The stock market continues to churn higher, with the S&P 500 and Nasdaq finally giving bulls a rally they can savor for more than one or two trading sessions. With that in mind, traders who caught some of that upside may want to think about reducing their risk. Here are the top stock trades we’re watching for Friday.
Top Stock Trades for Tomorrow #1: Bank of America (BAC)
Yesterday, it was JPMorgan Chase & Co (NYSE:JPM), today it’s Bank of America Corp (NYSE:BAC). Shares continued to rally as many big banks still look good. $29 held as support and BAC is back above the 100-day and 200-day moving average.
Consolidation above these two moving averages would be best, so BAC can get the “rest” that it needs to retest its highs near $32.50.
Top Stock Trades for Tomorrow #2: PayPal (PYPL)
PayPal Holdings Inc (NASDAQ:PYPL) has been on a heck of a rally over the past week. While it’s not overbought yet according to the RSI and momentum still favors the bulls (blue circles), short-term traders may want to consider taking some profits off the table.
With support holding between $70 and $73 along with the 200-day moving average, PYPL has been on a powerful rebound. However, upside could be limited unless shares can puncture through downtrend resistance.
Over this level (blue line) and bulls could have a breakout to feast on. Be careful though, because PYPL may need to rest first before doing so.
General Electric Company (NYSE:GE) could…be…bottoming?

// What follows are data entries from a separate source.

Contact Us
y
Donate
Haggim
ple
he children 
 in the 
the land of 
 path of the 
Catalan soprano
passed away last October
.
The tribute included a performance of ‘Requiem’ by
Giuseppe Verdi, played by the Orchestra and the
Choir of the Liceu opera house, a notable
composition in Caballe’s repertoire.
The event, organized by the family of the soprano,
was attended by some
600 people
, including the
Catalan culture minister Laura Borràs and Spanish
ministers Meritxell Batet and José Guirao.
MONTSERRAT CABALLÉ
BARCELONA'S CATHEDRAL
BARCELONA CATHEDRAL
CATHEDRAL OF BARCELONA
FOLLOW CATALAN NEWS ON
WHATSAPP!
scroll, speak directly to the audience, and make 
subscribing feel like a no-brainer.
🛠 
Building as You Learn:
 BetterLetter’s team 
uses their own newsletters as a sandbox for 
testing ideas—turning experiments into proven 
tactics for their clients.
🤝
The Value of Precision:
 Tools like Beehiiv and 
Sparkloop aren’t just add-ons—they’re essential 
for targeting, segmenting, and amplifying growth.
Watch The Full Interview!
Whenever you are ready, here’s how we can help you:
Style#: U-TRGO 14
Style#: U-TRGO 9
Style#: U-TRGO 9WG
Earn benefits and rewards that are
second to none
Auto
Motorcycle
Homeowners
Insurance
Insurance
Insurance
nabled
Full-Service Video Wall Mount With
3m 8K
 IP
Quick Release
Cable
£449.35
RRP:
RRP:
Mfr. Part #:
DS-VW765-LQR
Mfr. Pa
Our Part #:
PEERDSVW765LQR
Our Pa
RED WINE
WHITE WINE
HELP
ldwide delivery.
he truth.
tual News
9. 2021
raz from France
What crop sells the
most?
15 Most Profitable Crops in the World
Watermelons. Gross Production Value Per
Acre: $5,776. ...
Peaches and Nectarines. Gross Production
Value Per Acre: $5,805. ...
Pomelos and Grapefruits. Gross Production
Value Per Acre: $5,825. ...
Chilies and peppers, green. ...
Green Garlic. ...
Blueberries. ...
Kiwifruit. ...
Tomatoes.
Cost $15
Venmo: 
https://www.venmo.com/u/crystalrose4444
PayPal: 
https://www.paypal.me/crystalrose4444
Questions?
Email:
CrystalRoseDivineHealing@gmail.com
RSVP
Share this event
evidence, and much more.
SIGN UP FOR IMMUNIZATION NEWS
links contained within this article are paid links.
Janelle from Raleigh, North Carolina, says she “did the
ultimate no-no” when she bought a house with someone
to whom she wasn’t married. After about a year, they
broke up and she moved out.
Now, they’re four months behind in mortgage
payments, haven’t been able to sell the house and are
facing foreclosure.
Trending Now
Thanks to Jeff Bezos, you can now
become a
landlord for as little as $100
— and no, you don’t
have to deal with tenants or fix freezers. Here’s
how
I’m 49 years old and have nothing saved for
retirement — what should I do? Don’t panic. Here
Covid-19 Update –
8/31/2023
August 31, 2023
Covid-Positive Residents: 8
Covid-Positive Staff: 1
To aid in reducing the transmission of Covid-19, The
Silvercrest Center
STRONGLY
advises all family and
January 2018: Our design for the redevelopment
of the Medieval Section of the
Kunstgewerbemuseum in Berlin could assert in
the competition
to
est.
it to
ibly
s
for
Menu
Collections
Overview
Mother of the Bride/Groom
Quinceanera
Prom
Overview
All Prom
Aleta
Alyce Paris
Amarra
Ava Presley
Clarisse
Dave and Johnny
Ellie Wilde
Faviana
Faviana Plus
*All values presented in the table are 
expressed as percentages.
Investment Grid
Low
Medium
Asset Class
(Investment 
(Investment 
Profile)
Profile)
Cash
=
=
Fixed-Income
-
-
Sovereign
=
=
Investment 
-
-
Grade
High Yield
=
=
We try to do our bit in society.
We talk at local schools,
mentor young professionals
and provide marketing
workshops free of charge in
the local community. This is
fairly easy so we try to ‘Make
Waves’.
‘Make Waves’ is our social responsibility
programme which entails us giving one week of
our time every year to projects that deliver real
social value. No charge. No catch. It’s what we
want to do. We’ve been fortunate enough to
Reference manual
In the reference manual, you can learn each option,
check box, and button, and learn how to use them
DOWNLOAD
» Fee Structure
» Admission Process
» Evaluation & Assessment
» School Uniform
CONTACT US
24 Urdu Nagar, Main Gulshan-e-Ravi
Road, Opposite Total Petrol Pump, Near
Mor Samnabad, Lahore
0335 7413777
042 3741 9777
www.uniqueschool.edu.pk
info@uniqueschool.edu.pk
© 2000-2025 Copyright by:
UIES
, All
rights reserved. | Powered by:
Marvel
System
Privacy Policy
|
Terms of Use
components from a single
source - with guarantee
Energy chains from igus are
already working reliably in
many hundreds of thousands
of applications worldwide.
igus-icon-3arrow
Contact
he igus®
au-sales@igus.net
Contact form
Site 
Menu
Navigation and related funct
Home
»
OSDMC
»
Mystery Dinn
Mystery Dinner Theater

Knock on wood, but the chart is shaping up pretty good. I’ve been a broken record on GE, saying that it’s given us false bottom after false bottom. Eventually I will miss the bottom in this stock and it will go on a strong rebound.
Maybe that time still hasn’t come, but if that’s the case, this is the most convincing false bottom we’ve had in quite some time. Last week we stressed that $14 needed to hold and now at $14.64, GE has done just that.
Over $15 and the 100-day moving average and bulls can make a genuine case for being long this beaten down conglomerate.
Top Stock Trades for Tomorrow #4: iShares Biotech ETF (IBB)
The iShares NASDAQ Biotechnology Index (ETF) (NASDAQ:IBB) gave us a tantalizing false breakout on Thursday. With that said, not all hope is lost.
$100 support remains alive and well, although bulls surely don’t want to see the IBB test it any longer. With a jump to $105, it looked like the IBB was snapping out of its sharp (albeit unsustainable at some point) downtrend resistance.
The move failed though, leaving the IBB in a “put up or shut up” scenario for the next session or two. Failure to push through puts $100 back on the table. If it gets through, it won’t be easy to push on, with the 50-day, 100-day and 200-day moving average all hovering above between $106.50 and $108.50. Further, another downtrend resistance line sits up near $109.
Bears can sell-short the IBB on a break below $100.
After hitting $130 earlier this year, the thought of ever buying J M Smucker Co (NYSE:SJM) at $100 again seemed to require a miracle.
Turns out, we don’t need a miracle at all. We just need the $110 level to fail. Should it do so, there are no significant levels of support for SJM stock before that level.
I don’t know that SJM will break below $110, but should it do so, maybe bears will have something to snack on. Bulls who don’t want to wait for a possible (albeit still unlikely) retest of $100 can get long near current levels. A close below $110 could be a stop-loss, while a target of $130 could be the upside.
Roughly $16 per share in upside and $4 per share in downside — along with a 2.75% dividend yield, if that’s your thing — seems like an attractive risk/reward to me.